What language will mobile phone apps be written in, in the near future?

Given that Hecl is very much tied to the Java ME platform, this question is pretty important to me. I was thinking about simply posting it here, on my line journal, but having recently started reading The Wisdom of Crowds, I decided to have a little fun with it, and created a “prediction market” on the Inkling Markets (a YCombinator startup) web site:

http://home.inklingmarkets.com/market/show/6481

Of course, if you just want to comment on your answer, that’s ok too. My thoughts on the current possibilities:

  • Java ME. Widely available right now, but Sun has made a few false steps. For instance, the difficulty of writing something that runs everywhere is a high barrier for hobbyists or small companies.

  • JavaFX. Apparently, this exists because Java is seen as being not quite scripty enough to compete with dynamic languages, something that I think is a legitimate concern. However, it currently is not deployed, so it’s hard to say what its future will be.

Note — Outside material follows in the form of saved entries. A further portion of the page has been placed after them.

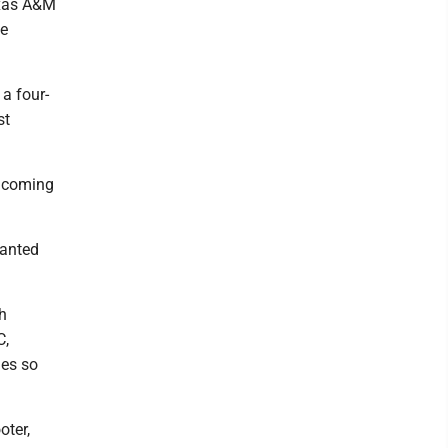
exas A&M
ve
 a four-
st
y coming
wanted
th
C,
les so
oter,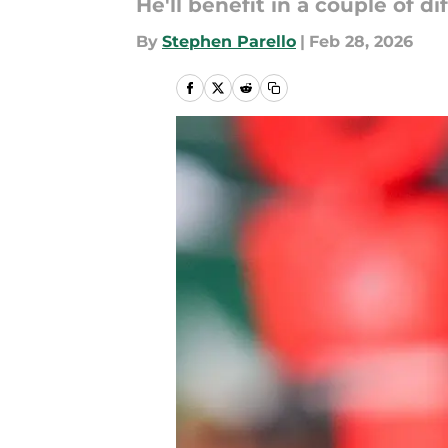
He'll benefit in a couple of d
By
Stephen Parello
|
Feb 28, 2026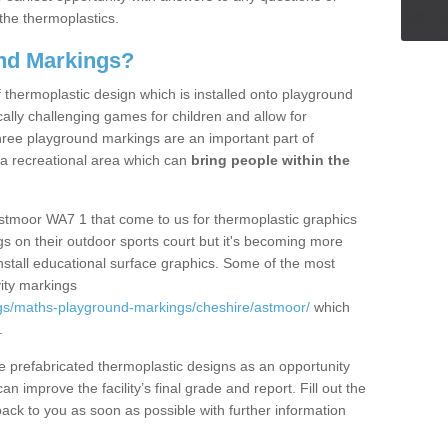
the thermoplastics.
nd Markings?
thermoplastic design which is installed onto playground
lly challenging games for children and allow for
hree playground markings are an important part of
 a recreational area which can
bring people within the
Astmoor WA7 1 that come to us for thermoplastic graphics
ngs on their outdoor sports court but it's becoming more
install educational surface graphics. Some of the most
ity markings
gs/maths-playground-markings/cheshire/astmoor/
which
.
prefabricated thermoplastic designs as an opportunity
can improve the facility’s final grade and report. Fill out the
ack to you as soon as possible with further information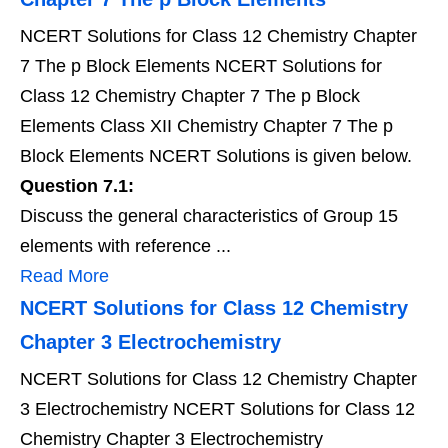
NCERT Solutions for Class 12 Chemistry Chapter
7 The p Block Elements NCERT Solutions for
Class 12 Chemistry Chapter 7 The p Block
Elements Class XII Chemistry Chapter 7 The p
Block Elements NCERT Solutions is given below.
Question 7.1:
Discuss the general characteristics of Group 15
elements with reference ...
Read More
NCERT Solutions for Class 12 Chemistry
Chapter 3 Electrochemistry
NCERT Solutions for Class 12 Chemistry Chapter
3 Electrochemistry NCERT Solutions for Class 12
Chemistry Chapter 3 Electrochemistry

  • Web/Javascript. If mobile phones get better/cheaper connections, it would be easy to see them going the way of the rest of the world – rather than native applications, they’d simply be html/javascript apps. Doesn’t work for games and some other things, but makes deployment very easy. The big if is the network operators and what they want to do about traffic costs. Apple, for the moment, seems to be taking this route.

  • Python. Currently available for Symbian. I don’t see it as a big possibility, but who knows.

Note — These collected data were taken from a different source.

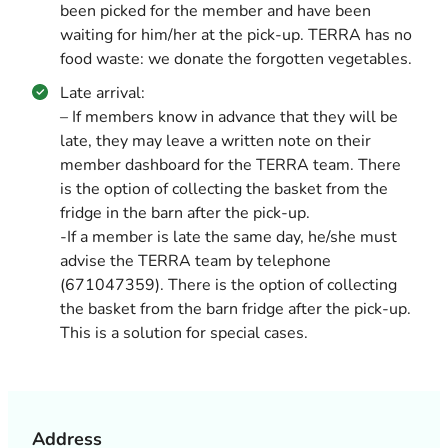
been picked for the member and have been
waiting for him/her at the pick-up. TERRA has no
food waste: we donate the forgotten vegetables.
Late arrival:
– If members know in advance that they will be
late, they may leave a written note on their
member dashboard for the TERRA team. There
is the option of collecting the basket from the
fridge in the barn after the pick-up.
-If a member is late the same day, he/she must
advise the TERRA team by telephone
(671047359). There is the option of collecting
the basket from the barn fridge after the pick-up.
This is a solution for special cases.
Address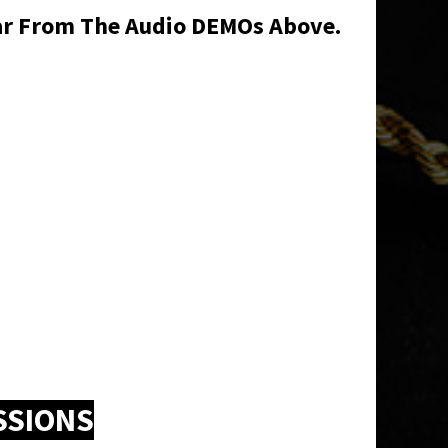
ear From The Audio DEMOs Above.
SSIONS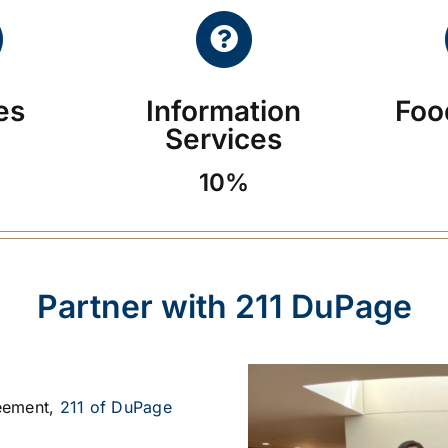
ies
Information
Foo
Services
10%
Partner with 211 DuPage
eement,
211 of DuPage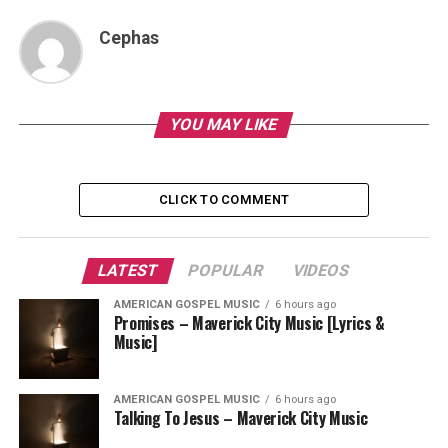
Cephas
YOU MAY LIKE
CLICK TO COMMENT
LATEST
POPULAR
VIDEOS
AMERICAN GOSPEL MUSIC
6 hours ago
Promises – Maverick City Music [Lyrics &
Music]
AMERICAN GOSPEL MUSIC
6 hours ago
Talking To Jesus – Maverick City Music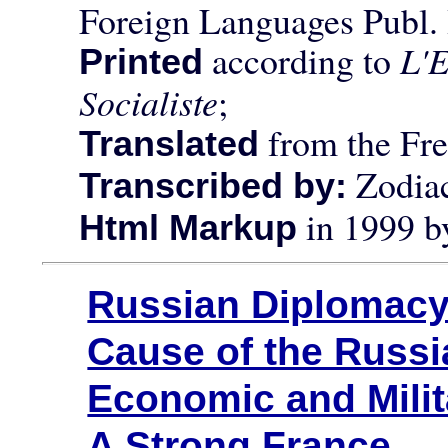
Foreign Languages Publ
according to
L'E
Printed
Socialiste
;
from the Fre
Translated
Zodiac
Transcribed by:
in 1999 
Html Markup
Russian Diplomac
Cause of the Russ
Economic and Milit
A Strong France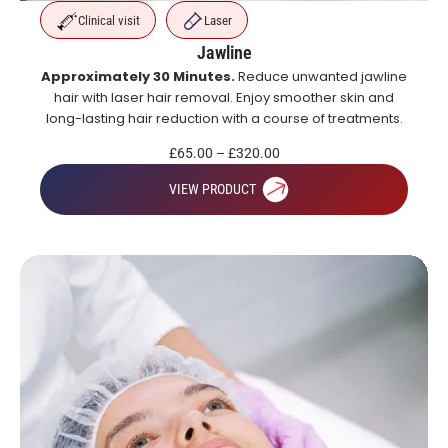
Clinical visit
Laser
Jawline
Approximately 30 Minutes.
Reduce unwanted jawline
hair with laser hair removal. Enjoy smoother skin and
long-lasting hair reduction with a course of treatments.
£
65.00
–
£
320.00
VIEW PRODUCT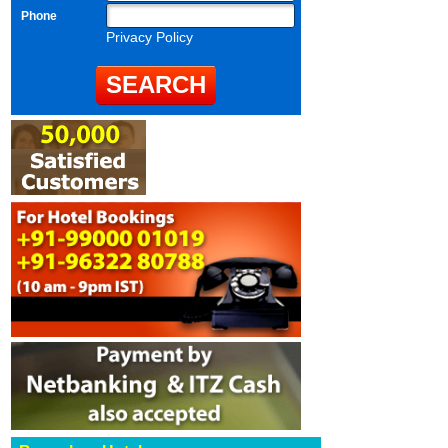
Phone
Privacy Policy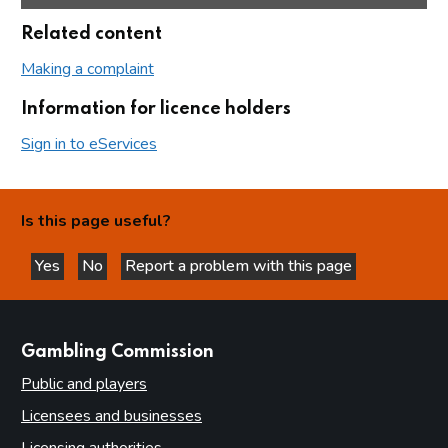
Related content
Making a complaint
Information for licence holders
Sign in to eServices
Is this page useful?
Yes
No
Report a problem with this page
this page is helpful
this page is not helpful
websites
Gambling Commission
Public and players
Licensees and businesses
Licensing authorities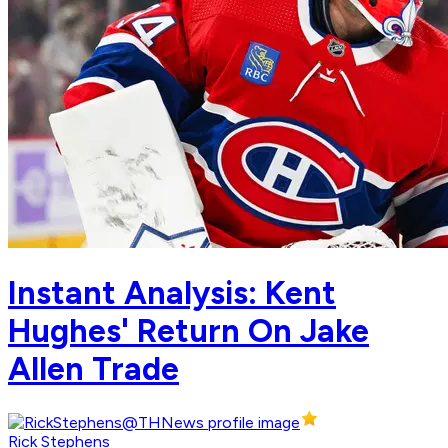
Instant Analysis: Kent
Hughes' Return On Jake
Allen Trade
Rick Stephens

  • Qt. Troll tech is currently shipping a development device, the “green phone”. Since it’s proprietary, this one seems like a long shot too, but you never know.

  • Other. GTK on Linux, Tcl/Tk… maybe even Hecl! In this field, things can be tilted upside down surprisingly quickly, although that’s not quite so true for anything involving physical devices.

  • None. Java ME becomes less popular, but nothing concrete supplants it, and we end up with a hodge podge of technologies, with no clear leader.

In any case, I think it’s a space that’s bound to be very interesting, and loaded with interesting possibilities.

Update YC.news user jsjenkins points out a silly oversight on my part: Flash Lite. It slipped my mind completely, but is certainly an important player in this market. The Java folks have to be hoping that history will not repeat itself.